Without Open Competitions, the city planners have given permits for duds. Hotel Clarion is a perfect example. It wrecked the entrance to the center. When the taxi from the airport takes the route by the sea, or a ship comes into port, there it is – a high-rise exclamation point with one of the best views of the Baltic. In June the citizens of Helsinki will have a chance to voice their opinion about the project by the RR station. Let's hope the majority put a big, Black X on NO.
* Long before I moved to Finland, I was a big fan of Marimekko. It was my first introduction to the country. Eki and I made a documentary about the company.
Source: the Shark
Next Week: A POX on ANTI-VAXERS
Note: Well, where should I start. There are two main issues I rather strongly disagree with.

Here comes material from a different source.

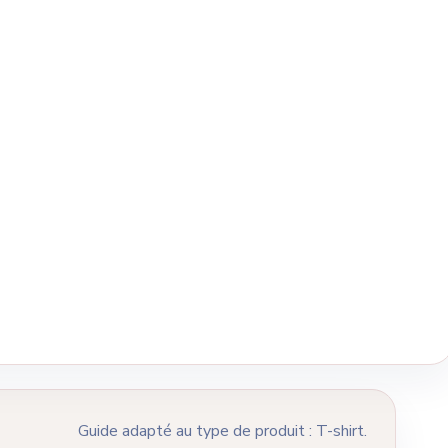
Guide adapté au type de produit : T-shirt.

1) The first is that you're sort of lying by omission. Sure, there's the Central Railway Station and Post Office and Lasipalatsi, which are early 1900's art-deco.
|"Oodi": not art-deco. Image: The City of Helsinki|
But there's also the "Makkaratalo" which is a rather ugly shopping center from the late 1960s that got its nickname from the sausage-like concrete bulge that surrounded its 2nd-floor parking lot (now renovated to hold more shops), the 1990 Kiasma modern art museum which is almost Gehryesque, Sanomatalo from 1999 which is an all-glass office building, the Helsinki Music House concert hall from 2011 which is a tilted glass and marble box, and the 2018 Oodi library, which is a beautiful piece of abstract modern wood-glass architecture.
All these are within about the same distance from the new building as the art-deco buildings you list.
2) Second: I think what makes cities appealing is the layering of different styles and bold architecture that looks the period. I'm actually pretty sure that the art-deco buildings that are now praised were seen as "too modern" and "not fitting" in their own time.
And that appeal, to me, includes even the ugly 1960's shopping centers, "a little too high" hotels and whatever buildings there are - they are children of their time, and they all have a place in a city that wants to have a history and character that is there for the future generations to discover. Today's abomination can be a future jewel.
PS: I'm actually not sure whether the other buildings mentioned here were a result of an open or a closed competition. Likely both.
PS2: I actually like some of the new competition entries.